Similarly, Wilson’s model is very good in understanding the psychological, demographic, inter-personal, environmental and source characteristic intervening variables of user communities. If this is applied to a community such as journalists, the model does well to identify their information seeking behaviour through options such as passive search, passive attention, active search and ongoing search. This offers various search mechanisms for the different users with different needs in this community. However a community such as journalists would often require more then a single source of information and thus by incorporating the Spink model to various information products such as databases and CD-ROMS and then incorporating them into a single large database based upon the Wilson model may satisfy the needs of this community.

In contrast, the models fail to take into account that different users in different communities have varying levels of knowledge and thus it may be difficult to apply a single system that would satisfy the needs of all level of users within a community. This can be seen in the case of the student community where a single database such as Dialog can not be expected to appeal to all users it is a database that is difficult to use for the novice user. Similarly, different users within a community may have different needs and this can once again be seen in a student community where a database designed for further reading would have to hold different levels of information for a first year student in comparison to a PHD students. As a result, although it may be a single database serving a single community of users, the needs of these users may be very different.

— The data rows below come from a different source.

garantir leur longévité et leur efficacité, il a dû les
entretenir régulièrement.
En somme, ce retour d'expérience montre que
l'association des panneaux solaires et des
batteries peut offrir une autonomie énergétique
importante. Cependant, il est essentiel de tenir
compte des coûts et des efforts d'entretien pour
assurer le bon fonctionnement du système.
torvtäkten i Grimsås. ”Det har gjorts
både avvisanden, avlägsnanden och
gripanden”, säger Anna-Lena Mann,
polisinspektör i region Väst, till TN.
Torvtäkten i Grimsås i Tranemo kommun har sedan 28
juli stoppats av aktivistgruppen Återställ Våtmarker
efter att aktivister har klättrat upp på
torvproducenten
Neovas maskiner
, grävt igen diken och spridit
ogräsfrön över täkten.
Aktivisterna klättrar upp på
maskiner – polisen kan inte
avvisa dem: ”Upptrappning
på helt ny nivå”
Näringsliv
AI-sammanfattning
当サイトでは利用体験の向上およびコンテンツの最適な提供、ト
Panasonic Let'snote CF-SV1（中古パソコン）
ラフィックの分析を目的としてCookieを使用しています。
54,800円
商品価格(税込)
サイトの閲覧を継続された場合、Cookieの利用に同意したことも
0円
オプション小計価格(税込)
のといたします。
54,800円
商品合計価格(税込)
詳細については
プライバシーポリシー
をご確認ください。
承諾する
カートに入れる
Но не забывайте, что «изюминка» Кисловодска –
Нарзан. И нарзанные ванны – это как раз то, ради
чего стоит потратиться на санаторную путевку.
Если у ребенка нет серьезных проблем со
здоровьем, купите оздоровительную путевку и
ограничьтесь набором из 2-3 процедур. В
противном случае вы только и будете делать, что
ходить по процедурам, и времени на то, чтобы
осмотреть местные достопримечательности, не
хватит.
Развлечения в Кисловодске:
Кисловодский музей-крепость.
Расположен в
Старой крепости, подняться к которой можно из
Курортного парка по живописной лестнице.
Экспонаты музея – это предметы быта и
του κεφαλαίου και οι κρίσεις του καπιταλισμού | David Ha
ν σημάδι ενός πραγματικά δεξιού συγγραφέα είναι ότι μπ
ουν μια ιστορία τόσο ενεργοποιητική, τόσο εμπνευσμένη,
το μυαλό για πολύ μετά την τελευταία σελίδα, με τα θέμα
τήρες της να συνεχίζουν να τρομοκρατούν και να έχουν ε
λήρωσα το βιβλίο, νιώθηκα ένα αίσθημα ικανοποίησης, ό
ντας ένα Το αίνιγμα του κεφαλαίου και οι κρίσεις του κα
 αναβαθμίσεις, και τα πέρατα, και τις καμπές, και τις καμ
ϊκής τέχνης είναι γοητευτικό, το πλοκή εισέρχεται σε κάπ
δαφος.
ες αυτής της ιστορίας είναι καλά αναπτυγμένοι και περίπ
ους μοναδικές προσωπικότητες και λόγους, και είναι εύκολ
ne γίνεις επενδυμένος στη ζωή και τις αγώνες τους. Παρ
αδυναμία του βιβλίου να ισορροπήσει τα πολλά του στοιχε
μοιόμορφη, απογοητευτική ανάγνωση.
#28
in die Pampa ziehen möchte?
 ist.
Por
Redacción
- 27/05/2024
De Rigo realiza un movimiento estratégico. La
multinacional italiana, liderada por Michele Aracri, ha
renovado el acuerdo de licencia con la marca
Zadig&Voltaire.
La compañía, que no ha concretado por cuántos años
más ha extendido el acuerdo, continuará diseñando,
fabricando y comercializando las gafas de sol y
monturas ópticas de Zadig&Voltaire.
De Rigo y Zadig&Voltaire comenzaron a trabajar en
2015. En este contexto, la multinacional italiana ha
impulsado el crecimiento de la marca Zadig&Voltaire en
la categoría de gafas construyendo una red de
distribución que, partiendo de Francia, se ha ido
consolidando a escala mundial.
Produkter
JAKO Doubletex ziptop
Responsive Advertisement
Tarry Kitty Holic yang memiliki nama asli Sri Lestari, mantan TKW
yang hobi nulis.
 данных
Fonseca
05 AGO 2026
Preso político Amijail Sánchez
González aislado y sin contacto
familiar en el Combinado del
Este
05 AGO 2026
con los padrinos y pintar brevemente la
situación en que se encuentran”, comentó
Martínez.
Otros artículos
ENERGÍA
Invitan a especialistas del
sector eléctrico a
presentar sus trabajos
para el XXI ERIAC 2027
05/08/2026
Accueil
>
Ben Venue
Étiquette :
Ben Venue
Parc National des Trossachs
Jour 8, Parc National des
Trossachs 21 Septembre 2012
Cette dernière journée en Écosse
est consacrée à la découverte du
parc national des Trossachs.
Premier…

The models also fail to specify exactly how they understand the needs, wants and demands of the user and determine what the user values. This is vital when assessing what information service to provide to a community and how it will best serve the user through meeting their needs. The models also fail to take into account user education. Different people learn better using different methods and therefore whilst some users may be more suited to an auditory method such as a presentation, other users may be suited to visual and kinaesthetic methods through a more “hands on” approach to learning. It is vital to incorporate a learning system into these models which identify how the user would gain the information skills/literacy and how best a balance can be gained between the user and the learning method.

Attention and memory constraints suffered by users are another factor that the models do not directly take into account. Metaphors, icons, graphic and colour coding are all factors that can determine how easily the user relates to the product and therefore how quickly they learn. In conclusion, whilst the Wilson and Spink model both have their own respective strengths and weaknesses, I feel that it would depend upon the particular community itself and its needs that would eventually determine the success of the model. In many communities such as journalism, a combination of the broad Wilson model and a more specific model such as Spink’s model would be very useful as incorporating the two together would help serve the varying needs of the smaller communities within the general community of journalists. I also feel that the models need to incorporate other factors as well such as identifying that different users have varying level of knowledge and expertise, comfort levels, differences in seeking behaviour, tasks goals etc and therefore a single model can not apply to every one in every community.

Finally, I feel that the models need to incorporate a research aspect and attempt to identify how each model can be promoted and taught to the user, taking into account that each user has different information literacy rates and is suited to varying methods of learning. This can also be combined with an assessment aspect of the model which can allow the community to evaluate the product/service that has been based on the model and measure its effectiveness, benefits and performance.